Syspeace’s way of detecting Windows logon failures is based on using the audit events produced by Windows. This is reliable and non-invasive, but in some cases, there are oddities.
When a login succeeds or fails during Remote Desktop/Terminal Services authentication, the event is logged, but there is no reference to the IP address of the remote computer. This is due to fairly new authentication with the TLS/Negotiate layer. Without this, Syspeace would not know who to block in case the login failure is part of a pattern that would be blocked.
There are workarounds like using the RDP Security Layer (an older way of authenticating) to force Windows to use another piece of code that will include the IP address information, but lots of our customers do not wish to use this.
Syspeace 2.7.0, brings a comprehensive solution to this problem.
The solution for Windows Server 2003
In Windows Server 2003, only RDP Security Layer (the older way of authenticating) is available, and therefore the problem does not occur. In Windows Server 2016, the oddity has been fixed – the event does include the IP address once again, and therefore the problem does not occur.
The solution for Windows Server 2012 and 2012 R2
In Windows Server 2012 and 2012 R2, the oddity can be easily corrected since the missing information is present in different logs. Syspeace has all the information it needs by reading supplemental events. Our algorithm for doing this is improved in Syspeace 2.7.0.
The solution for Windows Server 2008 and 2008 R2
The solution for Windows Server 2008 and 2008 R2 is open a network socket. Then literally listen to all the incoming packets, filter down to the packets on the RDP port and extract the information about the relevant IP address out of the structural header information. It is a bit roundabout, but it provides us with the hints we need to supply the IP address.
Syspeace can use the strategy above with these caveats:
- You must opt in by turning on a setting called “Traffic-based Remote Desktop/Terminal Services IP detection“. You must turn this level of protection on for yourself. It is not turned on by default.

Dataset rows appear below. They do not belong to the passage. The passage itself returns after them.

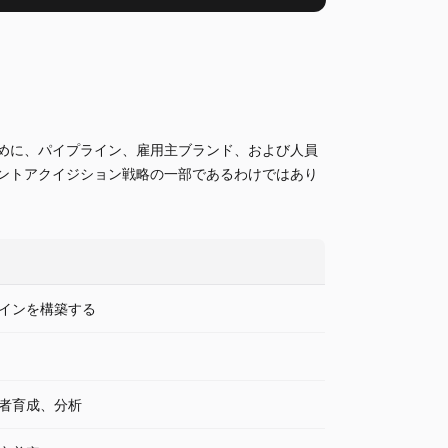
めに、パイプライン、雇用主ブランド、および人員
ントアクイジション戦略の一部であるわけではあり
インを構築する
者育成、分析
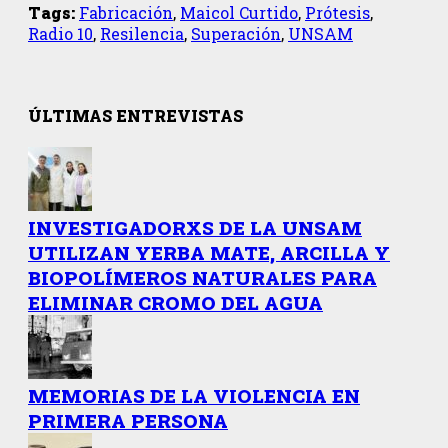
Tags:
Fabricación
,
Maicol Curtido
,
Prótesis
,
Radio 10
,
Resilencia
,
Superación
,
UNSAM
ÚLTIMAS ENTREVISTAS
INVESTIGADORXS DE LA UNSAM
UTILIZAN YERBA MATE, ARCILLA Y
BIOPOLÍMEROS NATURALES PARA
ELIMINAR CROMO DEL AGUA
MEMORIAS DE LA VIOLENCIA EN
PRIMERA PERSONA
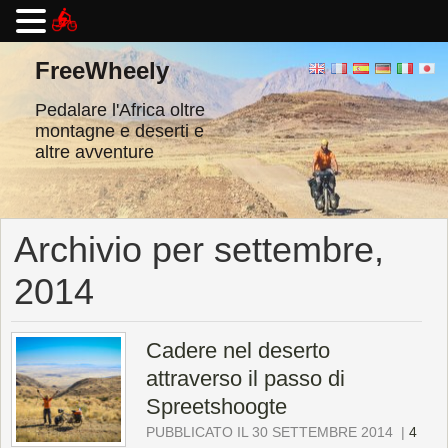
Vai
al
FreeWheely
contenuto
Pedalare l'Africa oltre
montagne e deserti e
altre avventure
Archivio per settembre,
2014
Cadere nel deserto
attraverso il passo di
Spreetshoogte
PUBBLICATO IL 30 SETTEMBRE 2014
|
4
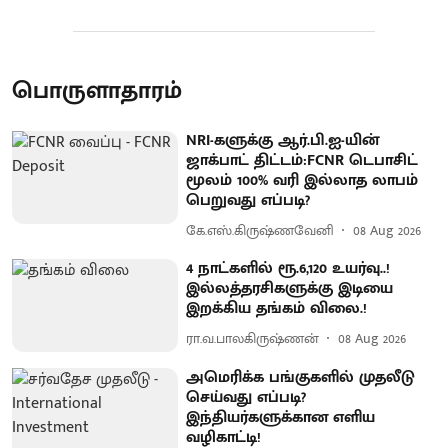
பொருளாதாரம்
NRI-களுக்கு ஆர்.பி.ஐ-யின்
ஜாக்பாட் திட்டம்:FCNR டெபாசிட்
மூலம் 100% வரி இல்லாத லாபம்
பெறுவது எப்படி?
கே.எஸ்.கிருஷ்ணவேனி
08 Aug 2026
4 நாட்களில் ரூ.6,120 உயர்வு..!
இல்லத்தரசிகளுக்கு இடியை
இறக்கிய தங்கம் விலை.!
ரா.வ.பாலகிருஷ்ணன்
08 Aug 2026
அமெரிக்க பங்குகளில் முதலீடு
செய்வது எப்படி?
இந்தியர்களுக்கான எளிய
வழிகாட்டி!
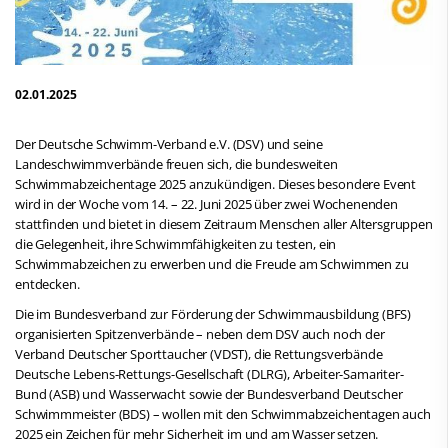
02.01.2025
Der Deutsche Schwimm-Verband e.V. (DSV) und seine
Landeschwimmverbände freuen sich, die bundesweiten
Schwimmabzeichentage 2025 anzukündigen. Dieses besondere Event
wird in der Woche vom 14. – 22. Juni 2025 über zwei Wochenenden
stattfinden und bietet in diesem Zeitraum Menschen aller Altersgruppen
die Gelegenheit, ihre Schwimmfähigkeiten zu testen, ein
Schwimmabzeichen zu erwerben und die Freude am Schwimmen zu
entdecken.
Die im Bundesverband zur Förderung der Schwimmausbildung (BFS)
organisierten Spitzenverbände – neben dem DSV auch noch der
Verband Deutscher Sporttaucher (VDST), die Rettungsverbände
Deutsche Lebens-Rettungs-Gesellschaft (DLRG), Arbeiter-Samariter-
Bund (ASB) und Wasserwacht sowie der Bundesverband Deutscher
Schwimmmeister (BDS) – wollen mit den Schwimmabzeichentagen auch
2025 ein Zeichen für mehr Sicherheit im und am Wasser setzen.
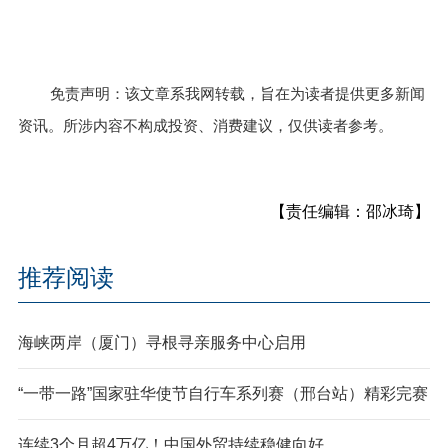
免责声明：该文章系我网转载，旨在为读者提供更多新闻
资讯。所涉内容不构成投资、消费建议，仅供读者参考。
【责任编辑：邵冰琦】
推荐阅读
海峡两岸（厦门）寻根寻亲服务中心启用
“一带一路”国家驻华使节自行车系列赛（邢台站）精彩完赛
连续3个月超4万亿！中国外贸持续稳健向好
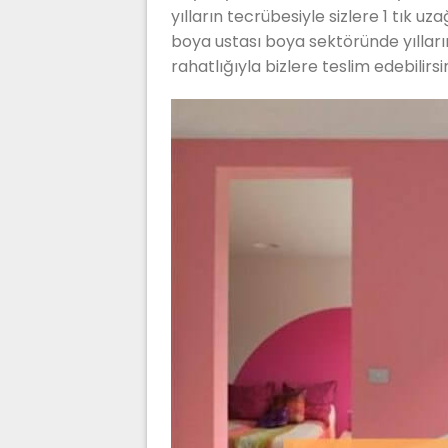
yılların tecrübesiyle sizlere 1 tık uz
boya ustası boya sektöründe yılların
rahatlığıyla bizlere teslim edebilirsin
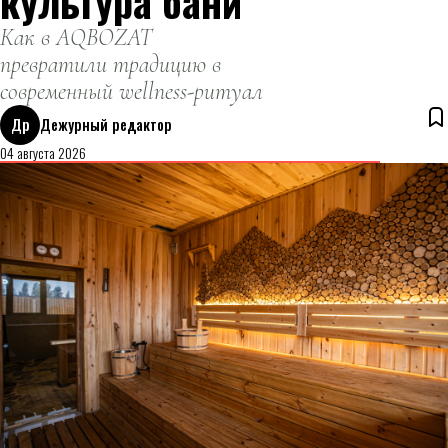
культура бани
Как в AQBOZAT
превратили традицию в
современный wellness-ритуал
Др
Дежурный редактор
04 августа 2026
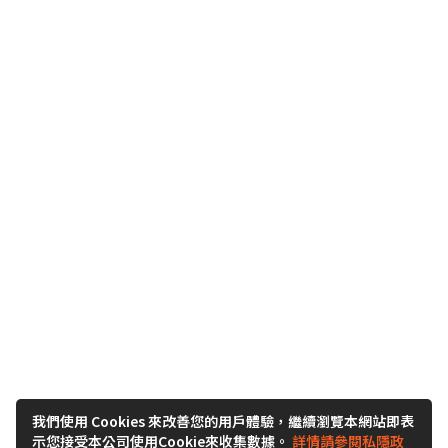
我們使用 Cookies 來改善您的用戶體驗，繼續瀏覽本網站即表
示您接受本公司使用Cookie來收集數據。
詳情請參閱私隱政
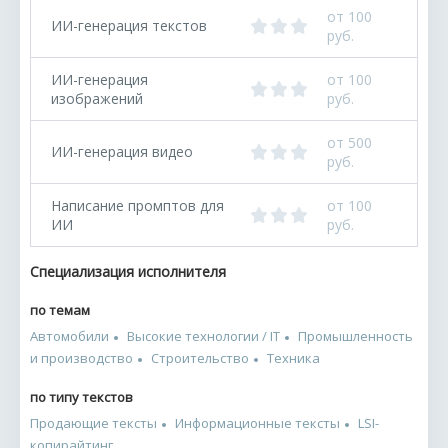
от 100
ИИ-генерация текстов
руб.
ИИ-генерация
от 100
изображений
руб.
от 500
ИИ-генерация видео
руб.
Написание промптов для
от 100
ИИ
руб.
Специализация исполнителя
по темам
Автомобили
Высокие технологии / IT
Промышленность
и производство
Строительство
Техника
по типу текстов
Продающие тексты
Информационные тексты
LSI-
копирайтинг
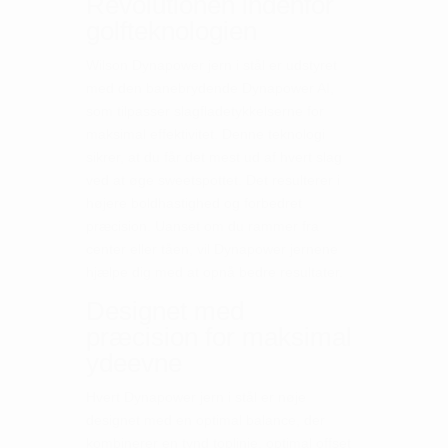
Revolutionen indenfor
golfteknologien
Wilson Dynapower jern i stål er udstyret
med den banebrydende Dynapower AI,
som tilpasser slagfladetykkelserne for
maksimal effektivitet. Denne teknologi
sikrer, at du får det mest ud af hvert slag
ved at øge sweetspottet. Det resulterer i
højere boldhastighed og forbedret
præcision. Uanset om du rammer fra
center eller tåen, vil Dynapower jernene
hjælpe dig med at opnå bedre resultater.
Designet med
præcision for maksimal
ydeevne
Hvert Dynapower jern i stål er nøje
designet med en optimal balance, der
kombinerer en tynd toplinie, optimal offset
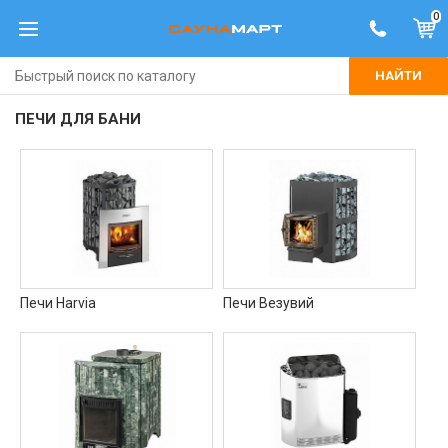
0
НАЙТИ
ПЕЧИ ДЛЯ БАНИ
Печи Harvia
Печи Везувий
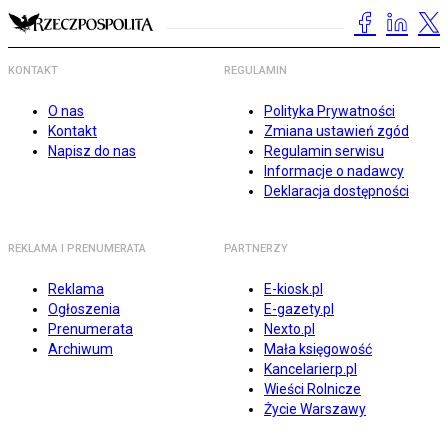
KONTAKT
REGULAMIN
O nas
Polityka Prywatności
Kontakt
Zmiana ustawień zgód
Napisz do nas
Regulamin serwisu
Informacje o nadawcy
Deklaracja dostępności
REKLAMA I PRENUMERATA
PARTNERZY
Reklama
E-kiosk.pl
Ogłoszenia
E-gazety.pl
Prenumerata
Nexto.pl
Archiwum
Mała księgowość
Kancelarierp.pl
Wieści Rolnicze
Życie Warszawy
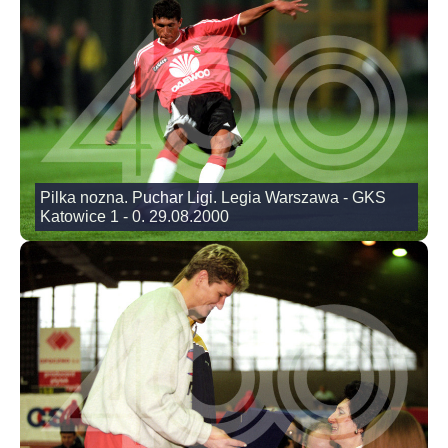
Pilka nozna. Puchar Ligi. Legia Warszawa - GKS
Katowice 1 - 0. 29.08.2000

- The code that does this runs in another process, Syspeace.SpecialRdpDetector.exe, both for isolation and performance reasons. If you turn off the setting, the process shuts down. If you turn on the setting, it starts back up again. It is there to do this one job. If you so wish or deem necessary, you can delete this executable and prevent it from ever being used. (If you do, the setting will naturally be disabled.)
- Syspeace.SpecialRdpDetector.exe is not obfuscated. If you so wish or deem necessary, you can verify that the code does what we say it does.
- In fact, the code for Syspeace.SpecialRdpDetector.exe is available upon request.
This is our way of being pragmatic about this issue while tending to the needs of our customers.
As a security product, we need to do things that require administrative privileges and having deep access to our customers’ systems. But we take great care to be as non-invasive as possible and never help ourselves to information that does not directly advance the cause of protection.